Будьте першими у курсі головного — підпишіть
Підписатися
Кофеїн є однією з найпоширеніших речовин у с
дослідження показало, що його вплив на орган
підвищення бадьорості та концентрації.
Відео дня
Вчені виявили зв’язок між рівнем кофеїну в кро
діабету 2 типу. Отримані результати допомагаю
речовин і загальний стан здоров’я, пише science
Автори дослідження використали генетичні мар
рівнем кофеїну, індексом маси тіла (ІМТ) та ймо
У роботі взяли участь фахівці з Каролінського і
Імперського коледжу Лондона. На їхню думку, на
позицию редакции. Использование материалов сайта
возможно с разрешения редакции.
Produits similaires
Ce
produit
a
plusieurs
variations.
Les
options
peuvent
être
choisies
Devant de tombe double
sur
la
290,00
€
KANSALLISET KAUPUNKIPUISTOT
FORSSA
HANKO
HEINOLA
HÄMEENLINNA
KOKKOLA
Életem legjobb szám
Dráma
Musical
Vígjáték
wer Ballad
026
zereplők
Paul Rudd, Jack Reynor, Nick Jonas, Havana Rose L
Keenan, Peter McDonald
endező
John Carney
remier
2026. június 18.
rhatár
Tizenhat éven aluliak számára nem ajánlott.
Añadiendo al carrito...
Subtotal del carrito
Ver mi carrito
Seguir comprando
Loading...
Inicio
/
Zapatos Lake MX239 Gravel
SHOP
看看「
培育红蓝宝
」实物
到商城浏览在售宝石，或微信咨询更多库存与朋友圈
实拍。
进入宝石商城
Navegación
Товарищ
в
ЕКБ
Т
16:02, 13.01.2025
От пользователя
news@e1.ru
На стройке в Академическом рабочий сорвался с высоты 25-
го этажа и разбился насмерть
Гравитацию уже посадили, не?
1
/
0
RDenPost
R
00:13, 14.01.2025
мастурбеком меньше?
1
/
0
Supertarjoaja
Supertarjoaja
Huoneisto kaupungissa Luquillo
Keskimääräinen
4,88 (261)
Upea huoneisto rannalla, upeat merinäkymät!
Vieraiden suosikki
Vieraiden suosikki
■ ■ ■ ■
### Exercise details
Considering the entries above, how many lines contain "дослідження"? Give that number with nothing else.

### Task result
2